„Krieg ist ein schreckliches Wort“ Zusammensetzung

Krieg ist das schrecklichste Wort im Leben eines Menschen. Wenn ein Krieg im Leben der Menschen ausbricht, bringt es immer Trauer und Unglück, es bricht die gewohnte Lebensweise. Wir erinnern uns an alles über den monströsesten und grausamsten Krieg – den Großen Vaterländischen Krieg, obwohl sie nicht seine unmittelbaren Teilnehmer waren. Aber unsere Verwandten waren drauf, sie schützten unser Land vor dem Feind. Für jede Familie ist das ein eigener, besonderer Krieg. Der ganze Schrecken des Krieges argumentiert in seiner Arbeit V. Bykov „One Night“.

Vasil Bykov ist ein nationaler Schriftsteller, er blieb während seiner gesamten Schaffenszeit dem Thema des Krieges treu. Die Besonderheit seiner Werke ist, dass er in seinen Werken den Krieg so darstellt, wie

er war – in Leiden, Blut, Verrat und Heldentum.
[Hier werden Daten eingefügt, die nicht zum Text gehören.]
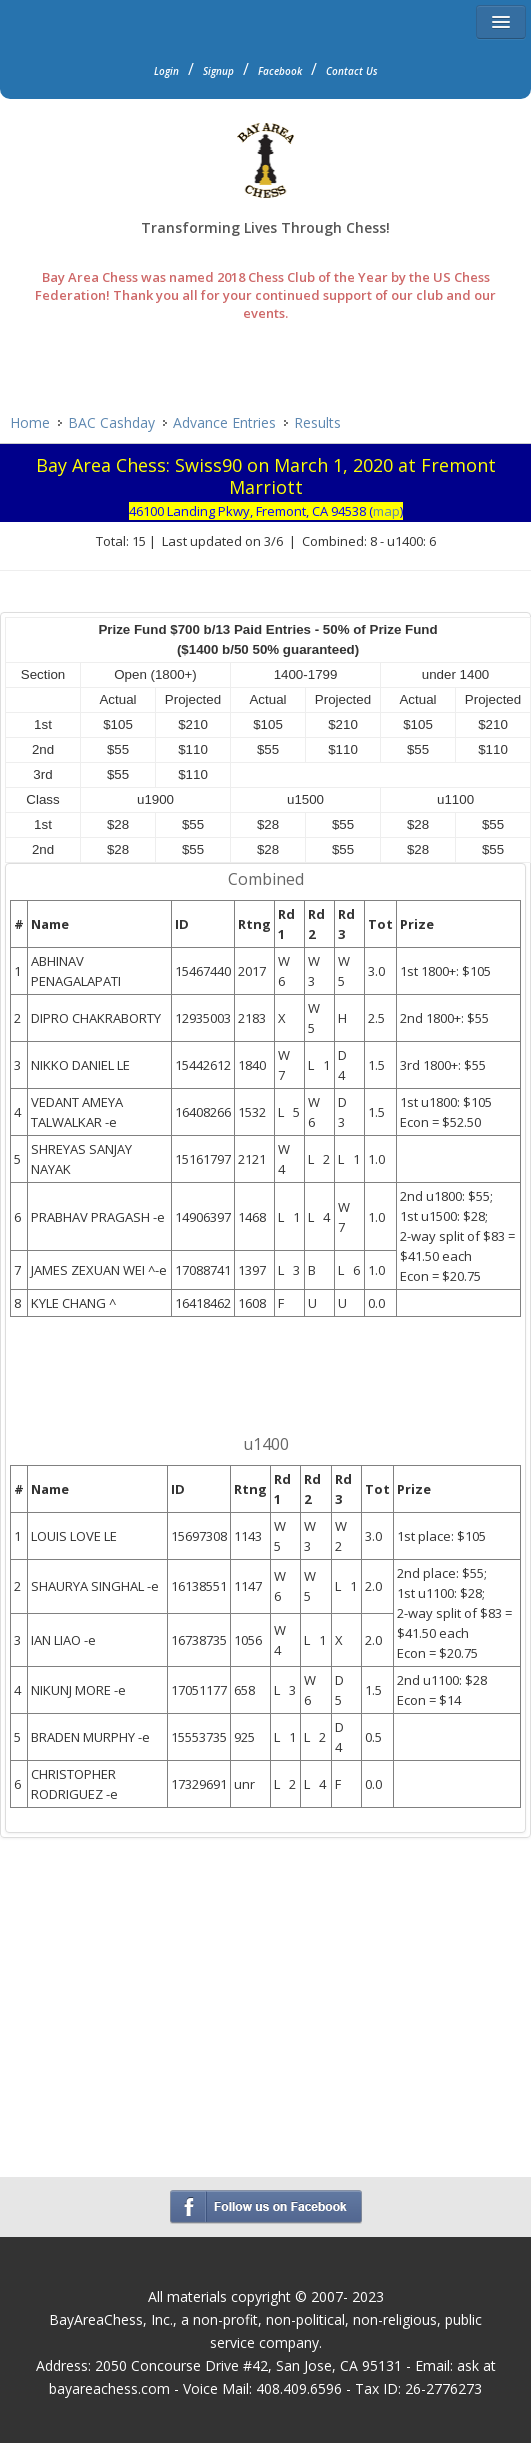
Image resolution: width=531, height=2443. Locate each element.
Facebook (280, 71)
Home (30, 422)
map (386, 511)
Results (317, 422)
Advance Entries (224, 422)
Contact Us (352, 71)
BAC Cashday (111, 422)
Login (166, 71)
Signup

Der Hauptheld der Geschichte „One Night“ Ivan Voloka ist zwischen der Pflicht des Soldaten und menschlichem Mitgefühl hin – und hergerissen, entkommt deutschen Kugeln, er befindet sich im Keller unter einem Haufen zusammengebrochener Mauern. Aber es stellt sich heraus, dass bei ihm der Boden ein deutscher Soldat bleibt, verwundet, und er braucht Hilfe. Vom Damm selbst kann er nicht hinaus. Wie geht es Ivan? Töte diesen unbewaffneten, kranken Feind oder hilf ihm. Ohne zu wissen, was er tat, half Ivan dem Deutschen, aus den Trümmern zu kommen, er verband seine Wunde. Aber als sie auf freiem Fuß waren, beschloß der Faschist zu fliehen, und unser Soldat mußte ihn töten.
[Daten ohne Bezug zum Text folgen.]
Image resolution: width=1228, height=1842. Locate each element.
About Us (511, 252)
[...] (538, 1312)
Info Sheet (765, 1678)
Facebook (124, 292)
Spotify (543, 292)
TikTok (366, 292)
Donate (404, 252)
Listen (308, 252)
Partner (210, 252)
Das Thema der Grausamkeit und Unmenschlichkeit des Krieges ist voll von allen militärischen Werken. Der Krieg hat seine eigenen Gesetze. Die Hauptcharaktere von Militäroperationen sind Angst und Hass. Sie treiben die Menschen an und lassen sie rücksichtslose Taten begehen. Was bewegte den Protagonisten, als er auf den Deutschen schoss – ein Reim vor dem Kommissar oder Haß gegen den Feind? Es ist unmöglich, eine genaue Antwort zu geben, es ist nur verständlich, dass der Krieg eine Person in eine verzweifelte Situation bringt und dich dazu bringt, zu entscheiden, wer du sein

willst: ermordet oder ermordet.

Der Krieg hat keinen anderen Zweck als Menschen zu töten. Der Autor verurteilt seinen Helden nicht, er tritt keine Partei ein, er beschreibt einfach die Ereignisse und gibt dem Leser Gelegenheit, die Situation selbst zu beurteilen. Er schreibt über die Tatsache, dass Menschen unter extremen Bedingungen sich anders verhalten können und sowohl Feigheit als auch Heldentum zeigen.
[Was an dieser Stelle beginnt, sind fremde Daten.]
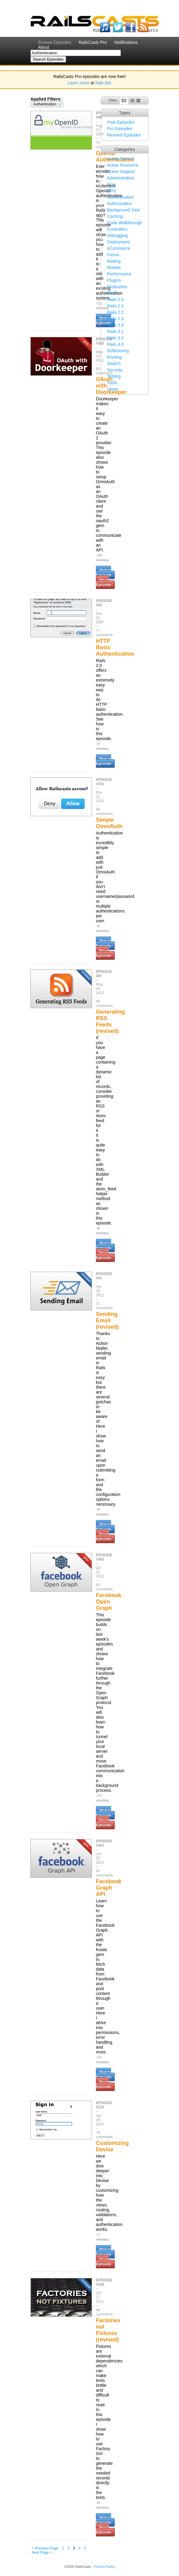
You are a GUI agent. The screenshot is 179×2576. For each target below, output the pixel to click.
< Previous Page (45, 2548)
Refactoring (118, 350)
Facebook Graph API (108, 1887)
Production (117, 286)
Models (114, 267)
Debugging (117, 235)
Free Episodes (121, 122)
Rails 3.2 (115, 337)
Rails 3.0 (115, 325)
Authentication (120, 197)
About (43, 47)
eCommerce (118, 248)
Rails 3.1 (115, 331)
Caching (115, 216)
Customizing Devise (112, 2146)
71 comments (104, 1306)
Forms (113, 254)
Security (115, 369)
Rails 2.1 (115, 305)
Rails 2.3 (115, 318)
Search (114, 363)
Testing (114, 376)
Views (112, 389)
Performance (119, 273)
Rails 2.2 (115, 312)
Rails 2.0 (115, 299)
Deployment (118, 241)
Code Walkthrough (124, 222)
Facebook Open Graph (108, 1601)
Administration (120, 177)
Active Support (121, 171)
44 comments (104, 2312)
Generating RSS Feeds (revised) (110, 1021)
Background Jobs (123, 209)
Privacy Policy (104, 2566)
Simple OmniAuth (109, 823)
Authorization (119, 203)
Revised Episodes (124, 135)
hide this (103, 82)
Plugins (114, 280)
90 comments (104, 811)
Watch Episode (103, 572)
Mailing (114, 261)
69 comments (104, 1003)
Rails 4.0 (115, 344)
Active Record (120, 158)
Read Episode (103, 582)
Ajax (111, 184)
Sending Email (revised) (107, 1320)
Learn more (79, 82)
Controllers (117, 229)
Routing (114, 357)
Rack (112, 293)
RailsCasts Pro (93, 42)
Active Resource (122, 165)
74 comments (104, 2135)
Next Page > (42, 2552)
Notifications (126, 42)
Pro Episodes (119, 128)
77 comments (104, 633)
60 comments (104, 1587)
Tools (112, 382)
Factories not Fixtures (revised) (108, 2330)
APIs (111, 190)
Die Probleme, die V. Bykow in seiner Arbeit aufwirft, sind in unserer Zeit relevant, weil der Krieg auch jetzt noch andauert. Die heutigen und zukünftigen Generationen sollten sich daran erinnern, dass das schlimmste Wort „Krieg“ nichts auf der Welt ist. Wir müssen nach Frieden streben und ohne Kriege leben.